Banat liegt am Meer, so könnte man diese Schlussszene des Films in Abwandlung eines Shakespeare-Zitates sowie eines Gedichttitels von Ingeborg Bachmann kommentieren. Das Meer, das den beiden Geliebten in Bari täglich ans Ohr drang und vor Augen trat, wird im Banat zur Sehnsuchtsmetapher, zur Utopie eines erhofften Lebens, das durch den Abgrund der Gegenwart hindurchgegangen ist. Oder mit den poetischen Worten Ingeborg Bachmanns: „Liegt Böhmen noch am Meer, glaub ich den Meeren wieder. / Und glaub ich noch ans Meer, so hoffe ich auf Land. / Bin ich’s, so ist’s ein jeder, der ist soviel wie ich. / Ich will nichts mehr für mich. Ich will zugrunde gehn. / Zugrund – das heißt zum Meer, dort find ich Böhmen wieder. / Zugrund gerichtet, wach ich ruhig auf. / Von Grund auf weiß ich jetzt, und ich bin unverloren.“
Für rumänienkundige Zuschauer ist natürlich die Frage interessant, inwieweit dieser in Italien, Bulgarien, Makedonien und Rumänien gedrehte Film auch tatsächlich rumänische Verhältnisse widerspiegelt. Was im italienischen Bari durchaus plausibel wirkt, dass Clara etwa mit ihrer Vermieterin in deren Wohnung Tai Chi (Schattenboxen) praktiziert, wirkt, wenn Clara dies im rumänischen Banat im Freien vor karger Obstbaumkulisse gemeinsam mit Plantagenarbeiterinnnen tut, nachgerade surreal.
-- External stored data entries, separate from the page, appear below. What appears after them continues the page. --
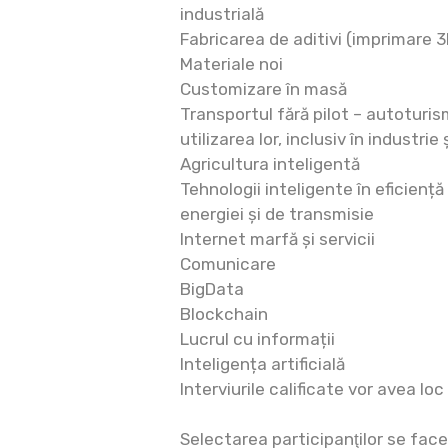
industrială
Fabricarea de aditivi (imprimare 3
Materiale noi
Customizare în masă
Transportul fără pilot – autoturi
utilizarea lor, inclusiv în industrie
Agricultura inteligentă
Tehnologii inteligente în eficienț
energiei și de transmisie
Internet marfă și servicii
Comunicare
BigData
Blockchain
Lucrul cu informații
Inteligența artificială
Interviurile calificate vor avea loc
Selectarea participanţilor se fac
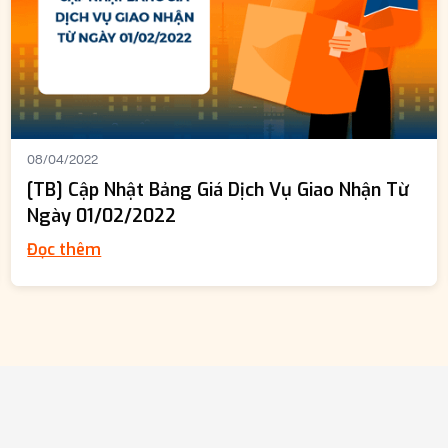
08/04/2022
[TB] Cập Nhật Bảng Giá Dịch Vụ Giao Nhận Từ
Ngày 01/02/2022
Đọc thêm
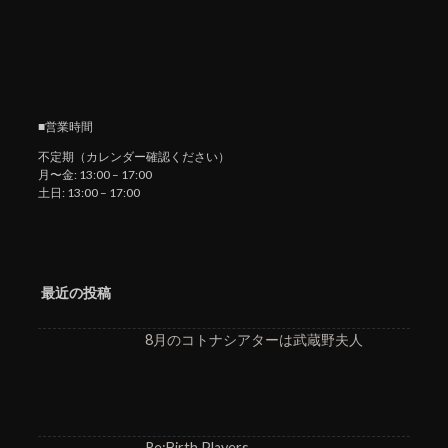
■営業時間
不定期（カレンダー確認ください）
月〜金: 13:00 – 17:00
土日: 13:00 – 17:00
最近の投稿
8月のコトナシアターは武蔵野夫人
Re:Birth Players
Desgleichen ist es ein absolutes No-Go, dem rumänischen Publikum den Schauspieler Ştefan Velniciuc als den ‚Helden von Sevilla’ vorzuführen: den Fußballtorwart Helmuth Duckadam, der in Valerios Film zudem mit von Duckadam selbst nie bestätigten Presselegenden zitiert wird, Nicu Ceauşescu habe ihm die Hand gebrochen, weil Duckadam sich geweigert habe, dem Diktatorensohn den Mercedes abzutreten, den er vom Präsidenten des Fußballklubs Real Madrid als Geschenk erhalten habe. Abgesehen davon wird in diesem Film westliche Rumänienfolklore sattsam bedient: Rumänischer Schnaps fließt in Strömen, Rotwein schmeckt aus Plastikbechern, die rumänische Mafia fordert Schutzgeld und brennt Häuser nieder, alles verfällt und verrottet, Schiffswracks werden zur Quelle für Brennholz.
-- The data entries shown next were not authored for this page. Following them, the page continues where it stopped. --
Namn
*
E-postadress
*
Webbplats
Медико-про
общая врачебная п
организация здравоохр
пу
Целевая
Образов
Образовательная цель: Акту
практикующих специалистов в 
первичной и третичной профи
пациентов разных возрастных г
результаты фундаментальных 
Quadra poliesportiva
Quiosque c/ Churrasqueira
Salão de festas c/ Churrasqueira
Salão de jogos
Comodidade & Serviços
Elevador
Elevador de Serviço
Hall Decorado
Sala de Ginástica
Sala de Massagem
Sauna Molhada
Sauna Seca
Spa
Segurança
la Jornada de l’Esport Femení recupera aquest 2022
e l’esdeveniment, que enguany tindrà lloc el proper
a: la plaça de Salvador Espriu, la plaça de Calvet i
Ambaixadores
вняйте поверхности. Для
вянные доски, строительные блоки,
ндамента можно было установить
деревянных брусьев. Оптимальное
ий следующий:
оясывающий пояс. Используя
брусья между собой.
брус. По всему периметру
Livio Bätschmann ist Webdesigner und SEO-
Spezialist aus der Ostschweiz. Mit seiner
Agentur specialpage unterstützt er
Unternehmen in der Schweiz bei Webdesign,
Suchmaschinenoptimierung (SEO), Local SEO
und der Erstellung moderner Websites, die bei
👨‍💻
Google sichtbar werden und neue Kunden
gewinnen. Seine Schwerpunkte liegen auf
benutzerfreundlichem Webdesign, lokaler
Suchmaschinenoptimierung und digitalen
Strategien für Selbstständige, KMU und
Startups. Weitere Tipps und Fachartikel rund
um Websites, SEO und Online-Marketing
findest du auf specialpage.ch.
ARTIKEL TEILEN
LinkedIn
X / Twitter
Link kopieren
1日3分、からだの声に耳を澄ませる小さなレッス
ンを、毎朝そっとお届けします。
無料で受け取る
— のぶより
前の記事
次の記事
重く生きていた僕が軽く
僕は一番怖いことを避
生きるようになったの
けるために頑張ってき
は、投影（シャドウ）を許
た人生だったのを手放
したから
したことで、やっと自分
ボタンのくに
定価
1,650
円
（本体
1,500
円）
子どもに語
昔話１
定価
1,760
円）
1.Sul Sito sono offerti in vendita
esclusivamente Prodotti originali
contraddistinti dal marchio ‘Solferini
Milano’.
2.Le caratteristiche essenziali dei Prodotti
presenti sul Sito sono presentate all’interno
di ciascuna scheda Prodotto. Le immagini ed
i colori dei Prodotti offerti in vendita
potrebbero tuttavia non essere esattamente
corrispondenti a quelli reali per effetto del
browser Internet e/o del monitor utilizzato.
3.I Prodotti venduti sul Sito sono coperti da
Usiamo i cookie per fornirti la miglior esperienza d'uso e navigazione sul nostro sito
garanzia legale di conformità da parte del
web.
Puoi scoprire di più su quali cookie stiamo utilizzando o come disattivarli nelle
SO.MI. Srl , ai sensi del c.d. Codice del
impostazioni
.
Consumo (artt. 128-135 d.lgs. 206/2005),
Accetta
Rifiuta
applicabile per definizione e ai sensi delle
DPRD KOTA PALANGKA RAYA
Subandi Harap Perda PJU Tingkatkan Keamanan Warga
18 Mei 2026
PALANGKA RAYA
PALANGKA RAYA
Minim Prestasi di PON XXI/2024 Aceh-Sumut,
Gleichwohl bietet der Film „Banat (Il Viaggio)“ auch Genüsse optischer wie akustischer Art: die wunderbaren Landschaftsbilder, die eindrücklichen Reiseimpressionen, die filmische Typenschilderung, die eingestreuten Liebesszenen und überhaupt die schauspielerischen Leistungen der Protagonisten werden durch die Musik des bulgarischen Komponisten Assen Avramov noch überboten, der seinen Soundtrack mit vielen Songs und Schlagern garniert, wie etwa mit dem herrlichen Hit „Se t’amo t’amo“ von Rosanna Fratello aus dem Jahre 1982, der im Film von Clara in bäuerlichem Ambiente gesungen wird. Als Alternativtitel für diesen ungewöhnlichen, fremdartigen und eigentümlichen Film könnte man, um auch dessen fragwürdigem Realitätsgehalt Rechnung zu tragen, vorschlagen: Fantasia sopra il Banato e Italia.